MagnaValves: “Feel the Power!”

The following article is from the Winter 2019 Shot Peener magazine.

Bryan Chevie, Product Engineer - Electronics Bryan Chevrie, Product Engineer with Electronics, Inc.

You might remember from my last article that my wife and I set out on a journey to become Spartans. Well on the 20th of October in the year 2018 we stormed the Toyota Stadium and walked away VICTORIOUS! It was so much fun and yet challenging. I was able to overcome all obstacles presented before me, but one. The Spear Throw. If I was living in Sparta in 435 B.C. and I threw a spear the way I did that day, I would have been dragged behind a horse until dead.

Next year, I plan on going for the Trifecta and I will nail the spear throw. For those that don’t know what a trifecta is, it is three races (a 5+ km, a 13+ km, and a 20+ km) all in the same calendar year.

In the continuing pursuit of successful MagnaValve® installations, I am going to discuss power supply connections and requirements. I know for some, this sounds like simple stuff. It is only three little connections. How in the world could someone screw that up? But we see MagnaValves and controllers in less than ideal installations all the time.

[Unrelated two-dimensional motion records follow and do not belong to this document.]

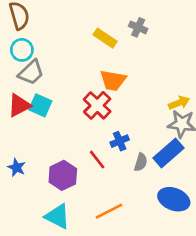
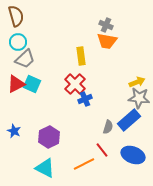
yellow rectangle: (105, 38) -> (81, 56), moved, turned 48
orange trapezoid: (113, 80) -> (107, 41), moved
blue cross: (120, 141) -> (85, 99), moved
red line: (97, 160) -> (102, 150), moved

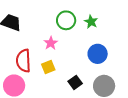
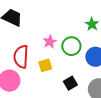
green circle: (66, 20) -> (71, 46), moved

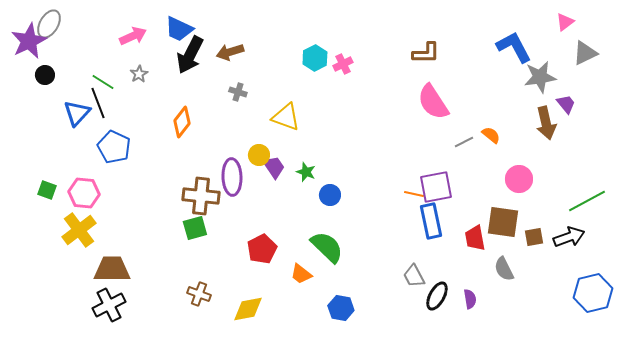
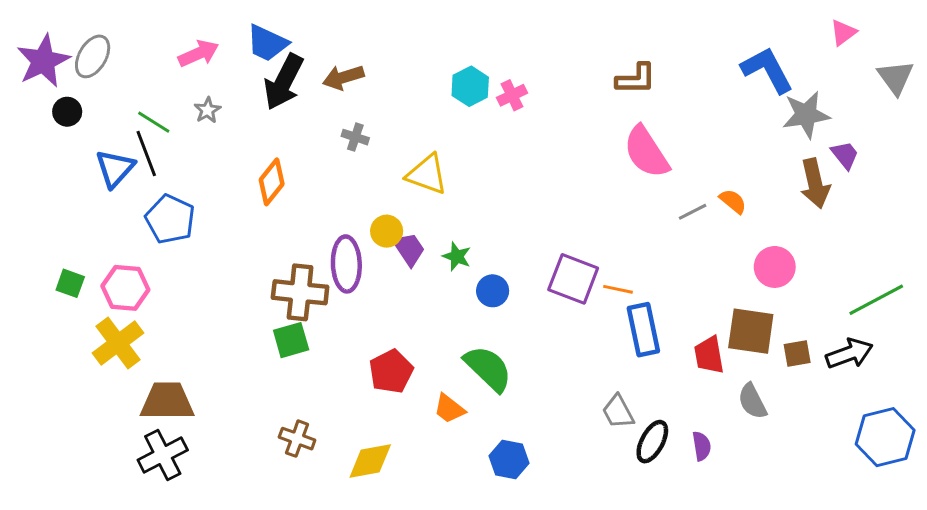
gray ellipse: (49, 24) -> (93, 56), moved
gray triangle: (585, 53) -> (896, 77), moved, turned -40
purple square: (436, 187) -> (573, 279), moved, turned 32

On the surface, it seems so easy: Connect the positive supply, the common, and ground, and you’re done. Well you must start by selecting a proper supply. Most people get that correct; however, everything that is connected to that supply draws current from that supply and these currents MUST be managed. This is where everything falls apart.

Many people understand that current leaves the supply and travels down a wire to some device, such as a MagnaValve. However, some people fail to consider that this current must return to the power supply from which it came. The layout, path, and all the connections within this loop are very important.

To add complexity to this problem, there is the return current path back to the supply and there is ground. These are NOT the same thing. But they often get treated like they are the same thing. Bruce Archambeault stated it perfectly in his book titled “PCB Design for Real-World EMI Control.” He wrote, “If inductance is one of the most commonly misunderstood concepts, ‘ground’ is the MOST misunderstood.”

Earth Ground
Let’s talk a little about Earth Ground to start with. Earth Ground is just that—the big round thing that you stand on, or that thing you hit when you slip on ice. The earth has an electrical potential; we call this potential 0V and often we use that as a reference. Everything else that sits on or floats above it has an electrical potential that is greater than, less than, or equal to the electrical potential of the earth.

Humans can become a path for current to travel between two objects that has an electrical potential greater than or less than 0V. If this current is great enough, it will make for a very bad day for that human. Sometimes this is done intentionally—it’s called the electric chair.

To prevent humans from touching things they shouldn’t touch and to protect the stupid ones, we put metal boxes around everything that has an electrical potential greater than or less than the earth. Then we take a wire and bond those metal boxes to the earth. That way we can ensure that both the metal boxes and the earth are at the same electrical potential. As a result, when a human is standing on the earth and touches one of those metal boxes, they don’t “feel the power.” That is called Earth Ground, not to be confused with Chassis Ground, which is different.

Chassis Ground
Chassis Ground, in the simplest form, is using the body or chassis of the equipment as the ground connection point for all electrical devices that are bolted to the equipment.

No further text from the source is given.